Record excerpts Start Marker

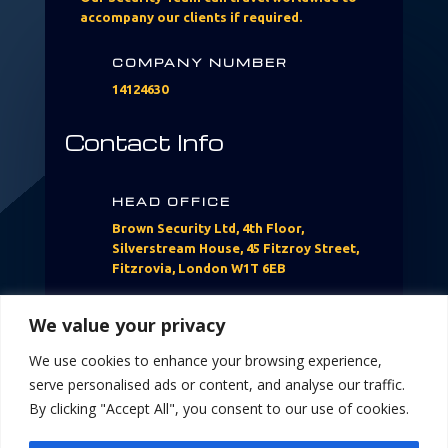
accompany our clients if required.​
COMPANY NUMBER
14124630
Contact Info
HEAD OFFICE
Brown Security Ltd, 4th Floor,
Silverstream House, 45 Fitzroy Street,
Fitzrovia, London W1T 6EB
CALL US
We value your privacy
07760397304
We use cookies to enhance your browsing experience,
serve personalised ads or content, and analyse our traffic.
EMAIL US
By clicking "Accept All", you consent to our use of cookies.
Info@brownsecurityltd.com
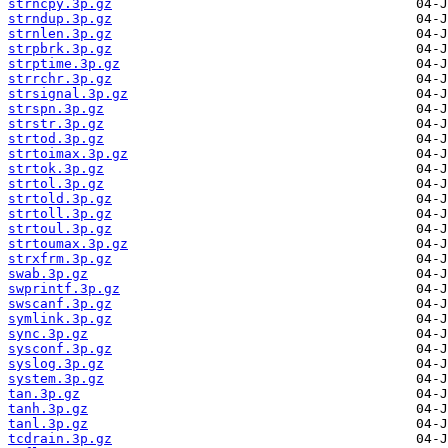
strncpy.3p.gz
strndup.3p.gz
strnlen.3p.gz
strpbrk.3p.gz
strptime.3p.gz
strrchr.3p.gz
strsignal.3p.gz
strspn.3p.gz
strstr.3p.gz
strtod.3p.gz
strtoimax.3p.gz
strtok.3p.gz
strtol.3p.gz
strtold.3p.gz
strtoll.3p.gz
strtoul.3p.gz
strtoumax.3p.gz
strxfrm.3p.gz
swab.3p.gz
swprintf.3p.gz
swscanf.3p.gz
symlink.3p.gz
sync.3p.gz
sysconf.3p.gz
syslog.3p.gz
system.3p.gz
tan.3p.gz
tanh.3p.gz
tanl.3p.gz
tcdrain.3p.gz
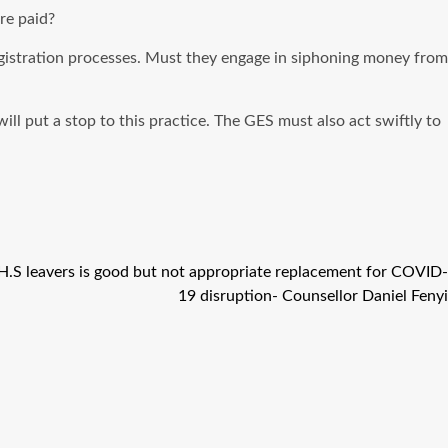
re paid?
egistration processes. Must they engage in siphoning money from
l put a stop to this practice. The GES must also act swiftly to
S.H.S leavers is good but not appropriate replacement for COVID-
19 disruption- Counsellor Daniel Fenyi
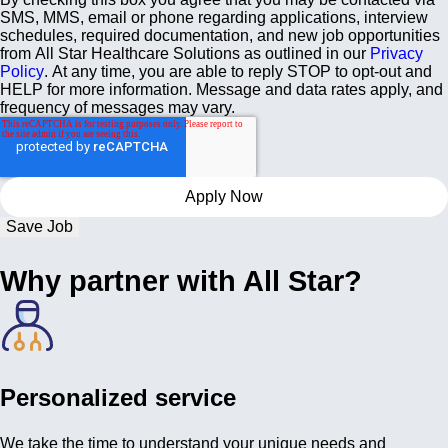
SMS, MMS, email or phone regarding applications, interview
schedules, required documentation, and new job opportunities
from All Star Healthcare Solutions as outlined in our
Privacy
Policy
. At any time, you are able to reply STOP to opt-out and
HELP for more information. Message and data rates apply, and
frequency of messages may vary.
Save Job
Why partner with All Star?
Personalized service
We take the time to understand your unique needs and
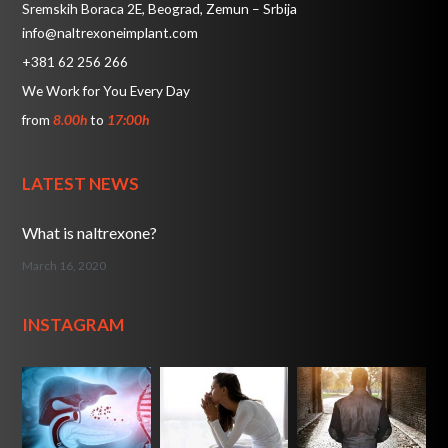
Sremskih Boraca 2E, Beograd, Zemun – Srbija
info@naltrexoneimplant.com
+381 62 256 266
We Work for You Every Day
from
8.00h
to
17:00h
LATEST NEWS
What is naltrexone?
March 16, 2020
INSTAGRAM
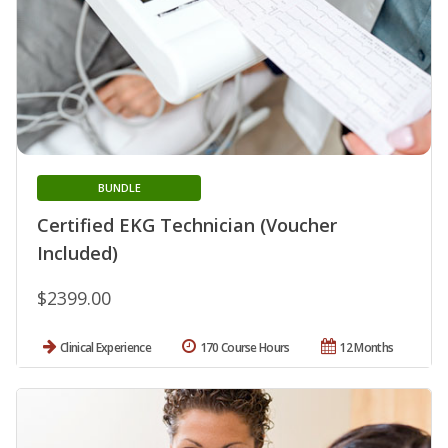
BUNDLE
Certified EKG Technician (Voucher
Included)
$2399.00
Clinical Experience
170 Course Hours
12 Months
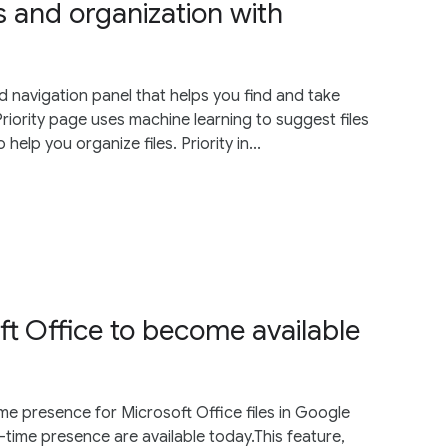
ns and organization with
d navigation panel that helps you find and take
s Priority page uses machine learning to suggest files
lp you organize files. Priority in...
ft Office to become available
time presence for Microsoft Office files in Google
l-time presence are available today.This feature,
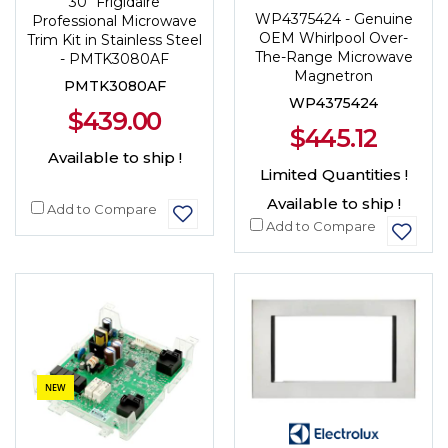
30" Frigidaire
WP4375424 - Genuine
Professional Microwave
OEM Whirlpool Over-
Trim Kit in Stainless Steel
The-Range Microwave
- PMTK3080AF
Magnetron
PMTK3080AF
WP4375424
$439.00
$445.12
Available to ship !
Limited Quantities !
Available to ship !
Add to Compare
Add to Compare
NEW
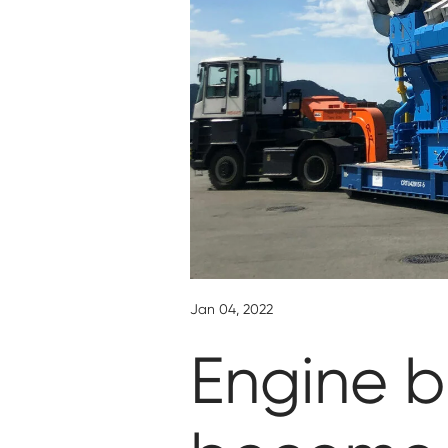
Jan 04, 2022
Engine b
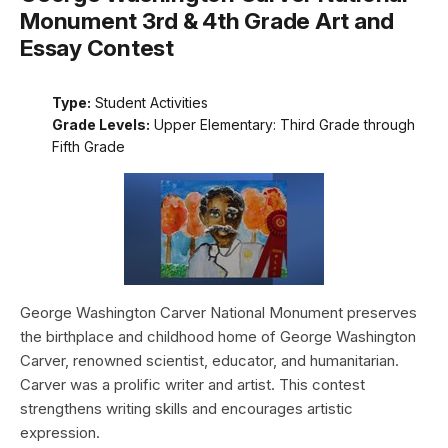
Monument 3rd & 4th Grade Art and
Essay Contest
Type:
Student Activities
Grade Levels:
Upper Elementary: Third Grade through
Fifth Grade
George Washington Carver National Monument preserves
the birthplace and childhood home of George Washington
Carver, renowned scientist, educator, and humanitarian.
Carver was a prolific writer and artist. This contest
strengthens writing skills and encourages artistic
expression.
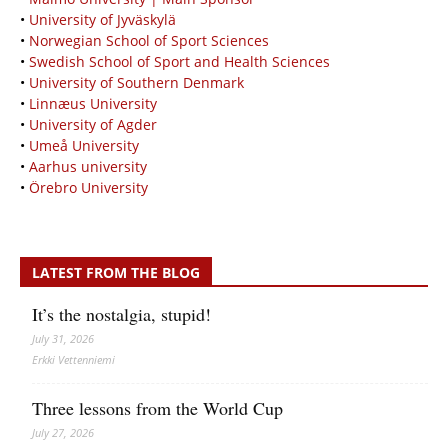
•
University of Jyväskylä
•
Norwegian School of Sport Sciences
•
Swedish School of Sport and Health Sciences
•
University of Southern Denmark
•
Linnæus University
•
University of Agder
•
Umeå University
•
Aarhus university
•
Örebro University
LATEST FROM THE BLOG
It’s the nostalgia, stupid!
July 31, 2026
Erkki Vetten­­niemi
Three lessons from the World Cup
July 27, 2026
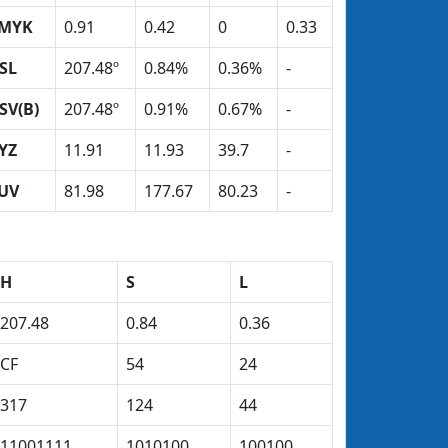
MYK
0.91
0.42
0
0.33
SL
207.48º
0.84%
0.36%
-
SV(B)
207.48º
0.91%
0.67%
-
YZ
11.91
11.93
39.7
-
UV
81.98
177.67
80.23
-
H
S
L
207.48
0.84
0.36
CF
54
24
317
124
44
11001111
1010100
100100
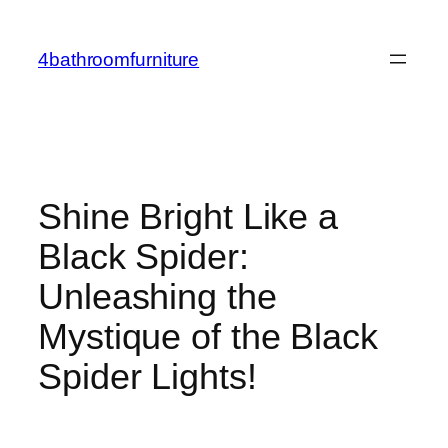
Skip
to
4bathroomfurniture
content
Shine Bright Like a
Black Spider:
Unleashing the
Mystique of the Black
Spider Lights!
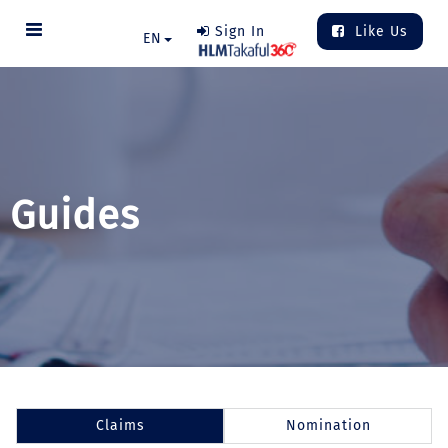
Sign In
Like Us
EN
Guides
Claims
Nomination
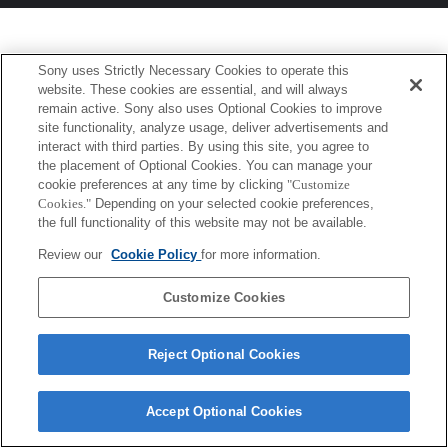
Sony uses Strictly Necessary Cookies to operate this
website. These cookies are essential, and will always
remain active. Sony also uses Optional Cookies to improve
site functionality, analyze usage, deliver advertisements and
interact with third parties. By using this site, you agree to
the placement of Optional Cookies. You can manage your
cookie preferences at any time by clicking
"Customize
Cookies."
Depending on your selected cookie preferences,
the full functionality of this website may not be available.
Review our
Cookie Policy
for more information.
Customize Cookies
Reject Optional Cookies
Accept Optional Cookies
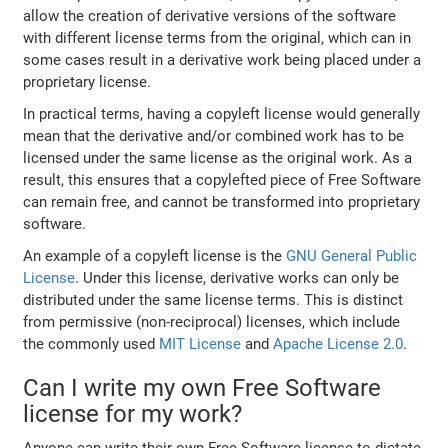
allow the creation of derivative versions of the software
with different license terms from the original, which can in
some cases result in a derivative work being placed under a
proprietary license.
In practical terms, having a copyleft license would generally
mean that the derivative and/or combined work has to be
licensed under the same license as the original work. As a
result, this ensures that a copylefted piece of Free Software
can remain free, and cannot be transformed into proprietary
software.
An example of a copyleft license is the
GNU General Public
License
. Under this license, derivative works can only be
distributed under the same license terms. This is distinct
from permissive (non-reciprocal) licenses, which include
the commonly used
MIT License
and
Apache License 2.0
.
Can I write my own Free Software
license for my work?
Anyone can write their own Free Software license to dictate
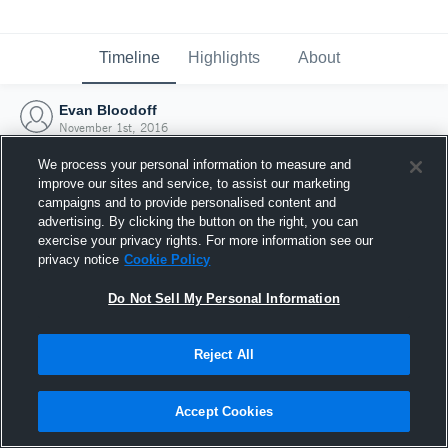
Timeline
Highlights
About
Evan Bloodoff
November 1st, 2016
We process your personal information to measure and
improve our sites and service, to assist our marketing
campaigns and to provide personalised content and
advertising. By clicking the button on the right, you can
exercise your privacy rights. For more information see our
privacy notice
Cookie Policy
Do Not Sell My Personal Information
Reject All
Joined Hudl
Accept Cookies
1 November 2016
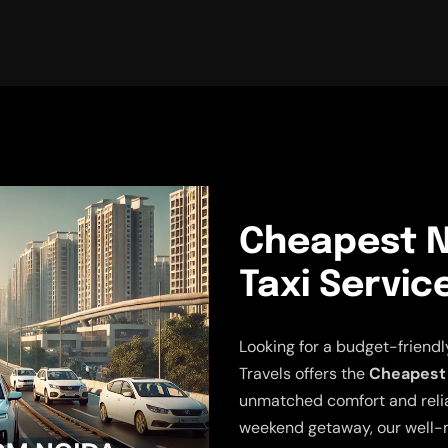
Cheapest N
Taxi Servic
Looking for a budget-friend
Travels offers the
Cheapest 
unmatched comfort and reliabi
weekend getaway, our well-m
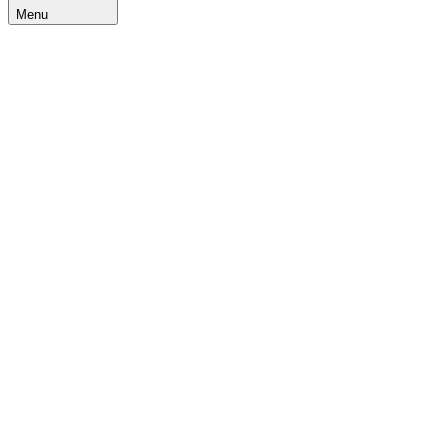
Menu
Home
Blogs
IIMS
Khel
Utsav
2024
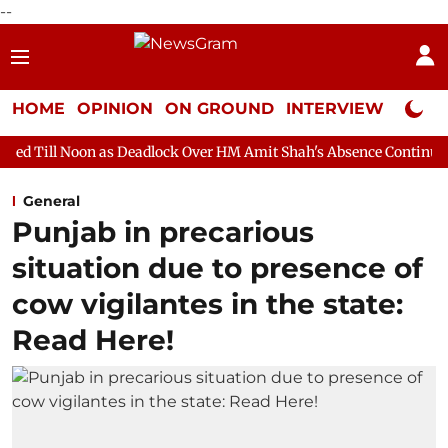
--
HOME
OPINION
ON GROUND
INTERVIEW
Neta P
 as Deadlock Over HM Amit Shah's Absence Continues
Question 
General
Punjab in precarious
situation due to presence of
cow vigilantes in the state:
Read Here!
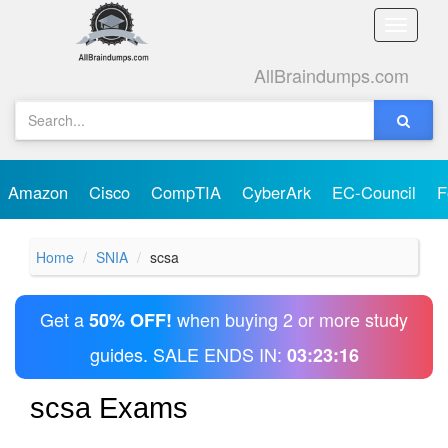
Toggle
naviga
AllBraindumps.com
Amazon
Cisco
CompTIA
CyberArk
EC-Council
F
Home
SNIA
scsa
Get a
when buying 2 or more study
50% OFF!
guides. SALE ENDS IN:
03:23:16
scsa Exams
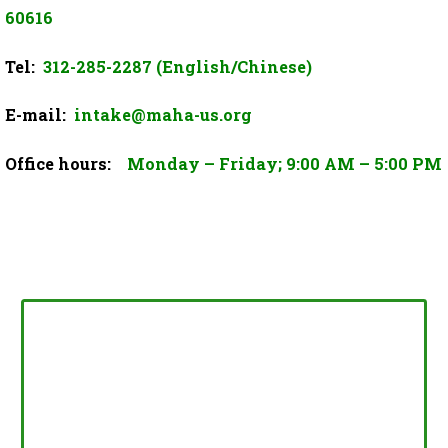
60616
Tel:
312-285-2287 (English/Chinese)
E-mail:
intake@maha-us.org
Office hours:
Monday – Friday; 9:00 AM – 5:00 PM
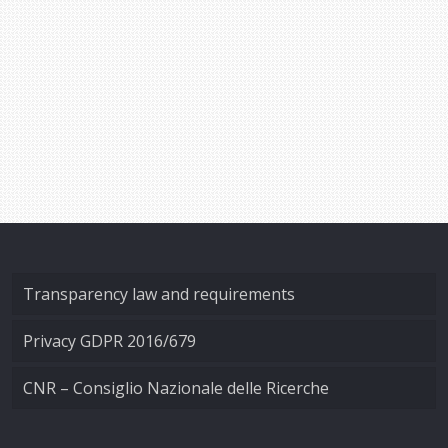
Transparency law and requirements
Privacy GDPR 2016/679
CNR – Consiglio Nazionale delle Ricerche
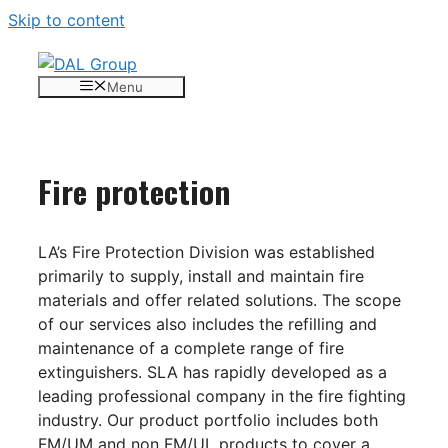
Skip to content
Menu
Fire protection
LA’s Fire Protection Division was established
primarily to supply, install and maintain fire
materials and offer related solutions. The scope
of our services also includes the refilling and
maintenance of a complete range of fire
extinguishers. SLA has rapidly developed as a
leading professional company in the fire fighting
industry. Our product portfolio includes both
FM/UM and non FM/UL products to cover a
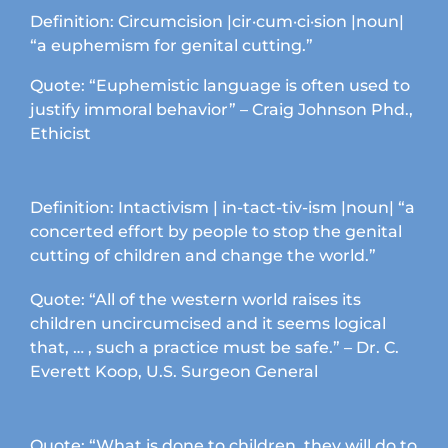
Definition: Circumcision |cir·cum·ci·sion |noun|
“a euphemism for genital cutting.”
Quote: “Euphemistic language is often used to
justify immoral behavior” – Craig Johnson Phd.,
Ethicist
Definition: Intactivism | in-tact-tiv-ism |noun| “a
concerted effort by people to stop the genital
cutting of children and change the world.”
Quote: “All of the western world raises its
children uncircumcised and it seems logical
that, … , such a practice must be safe.” – Dr. C.
Everett Koop, U.S. Surgeon General
Quote: “What is done to children, they will do to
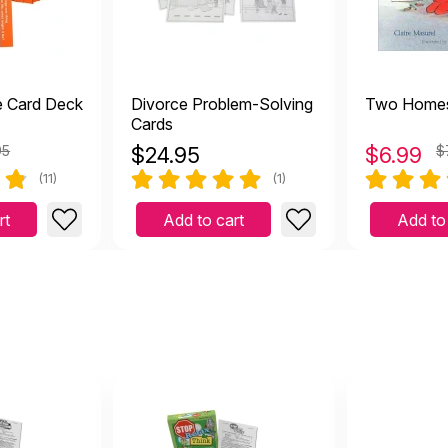
e Card Deck
Divorce Problem-Solving
Two Home
Cards
95
$
24.95
$
6.99
$
(11)
(1)
rt
Add to cart
Add to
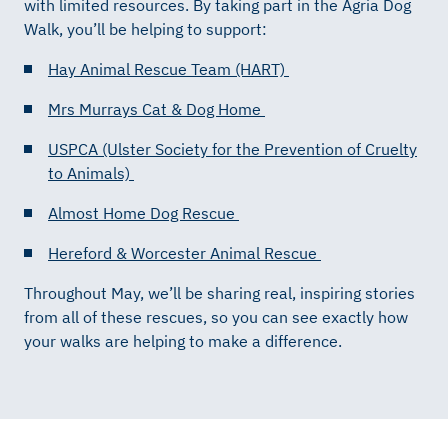
with limited resources. By taking part in the Agria Dog
Walk, you’ll be helping to support:
Hay Animal Rescue Team (HART)
Mrs Murrays Cat & Dog Home
USPCA (Ulster Society for the Prevention of Cruelty
to Animals)
Almost Home Dog Rescue
Hereford & Worcester Animal Rescue
Throughout May, we’ll be sharing real, inspiring stories
from all of these rescues, so you can see exactly how
your walks are helping to make a difference.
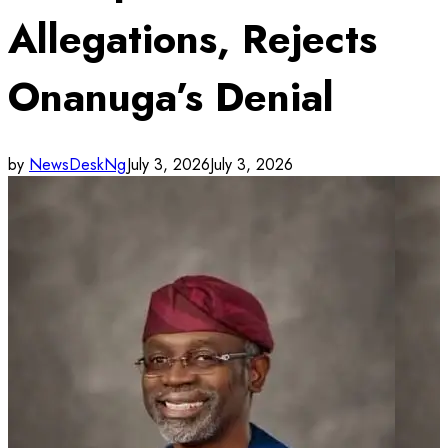
Allegations, Rejects
Onanuga’s Denial
by
NewsDeskNg
July 3, 2026
July 3, 2026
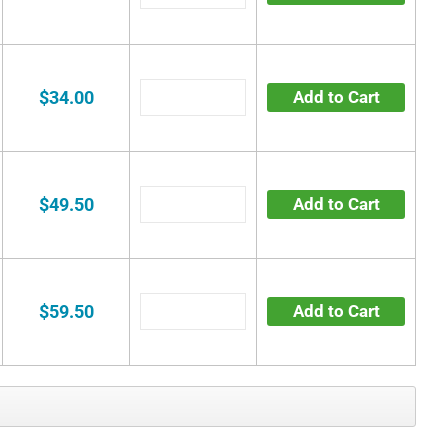
$34.00
Add to Cart
$49.50
Add to Cart
$59.50
Add to Cart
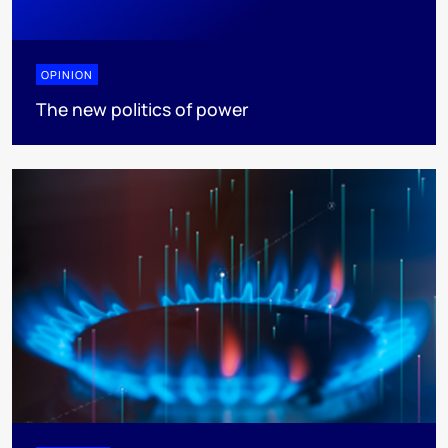
OPINION
The new politics of power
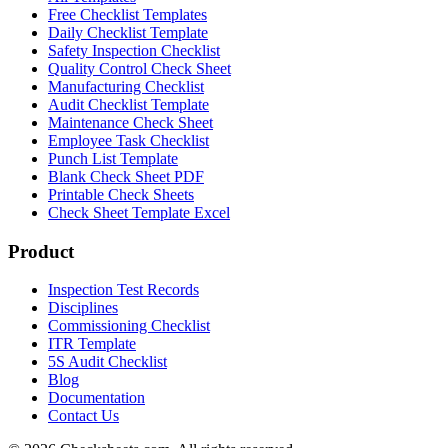
Free Checklist Templates
Daily Checklist Template
Safety Inspection Checklist
Quality Control Check Sheet
Manufacturing Checklist
Audit Checklist Template
Maintenance Check Sheet
Employee Task Checklist
Punch List Template
Blank Check Sheet PDF
Printable Check Sheets
Check Sheet Template Excel
Product
Inspection Test Records
Disciplines
Commissioning Checklist
ITR Template
5S Audit Checklist
Blog
Documentation
Contact Us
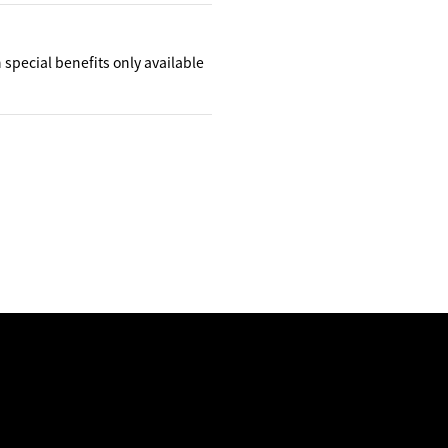
h special benefits only available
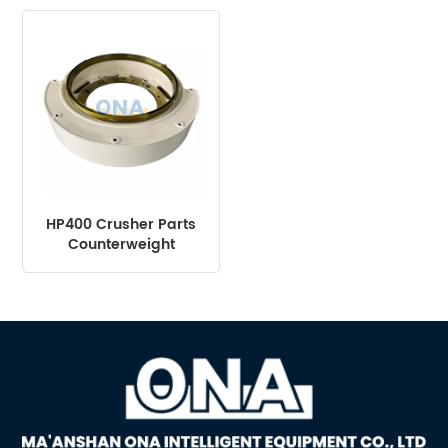
HP400 HP500
HP400 Crusher Parts
Counterweight
Assembly suit Mining
Machine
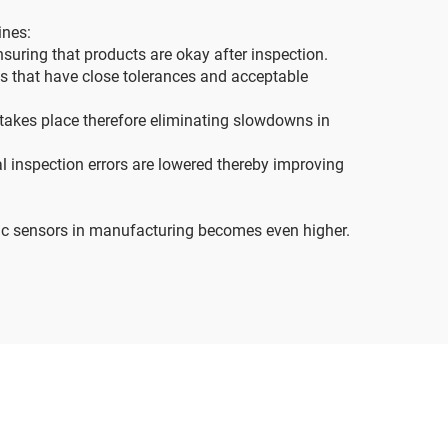
ines:
suring that products are okay after inspection.
s that have close tolerances and acceptable
 takes place therefore eliminating slowdowns in
l inspection errors are lowered thereby improving
tric sensors in manufacturing becomes even higher.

Record excerpts End Marker

Exercise objective:
The reply should hold the entries above from the line with "Upper Elementary: Third Grade through" to the line with "licensed under the", duplicated exactly, pictures excluded.

Task solution:
Upper Elementary: Third Grade through
Fifth Grade
George Washington Carver National Monument preserves
the birthplace and childhood home of George Washington
Carver, renowned scientist, educator, and humanitarian.
Carver was a prolific writer and artist. This contest
strengthens writing skills and encourages artistic
expression.
•
University of Jyväskylä
•
Norwegian School of Sport Sciences
•
Swedish School of Sport and Health Sciences
•
University of Southern Denmark
•
Linnæus University
•
University of Agder
•
Umeå University
•
Aarhus university
•
Örebro University
LATEST FROM THE BLOG
It’s the nostalgia, stupid!
July 31, 2026
Erkki Vetten­­niemi
Three lessons from the World Cup
July 27, 2026
MYK
0.91
0.42
0
0.33
SL
207.48º
0.84%
0.36%
-
SV(B)
207.48º
0.91%
0.67%
-
YZ
11.91
11.93
39.7
-
UV
81.98
177.67
80.23
-
H
S
L
207.48
0.84
0.36
CF
54
24
317
124
44
11001111
1010100
100100
Skip
to
4bathroomfurniture
content
Shine Bright Like a
Black Spider:
Unleashing the
Mystique of the Black
Spider Lights!
Sign In
Like Us
EN
Guides
Claims
Nomination
Sony uses Strictly Necessary Cookies to operate this
website. These cookies are essential, and will always
remain active. Sony also uses Optional Cookies to improve
site functionality, analyze usage, deliver advertisements and
interact with third parties. By using this site, you agree to
the placement of Optional Cookies. You can manage your
cookie preferences at any time by clicking
"Customize
Cookies."
Depending on your selected cookie preferences,
the full functionality of this website may not be available.
Review our
Cookie Policy
for more information.
Customize Cookies
Reject Optional Cookies
Accept Optional Cookies
allow the creation of derivative versions of the software
with different license terms from the original, which can in
some cases result in a derivative work being placed under a
proprietary license.
In practical terms, having a copyleft license would generally
mean that the derivative and/or combined work has to be
licensed under the same license as the original work. As a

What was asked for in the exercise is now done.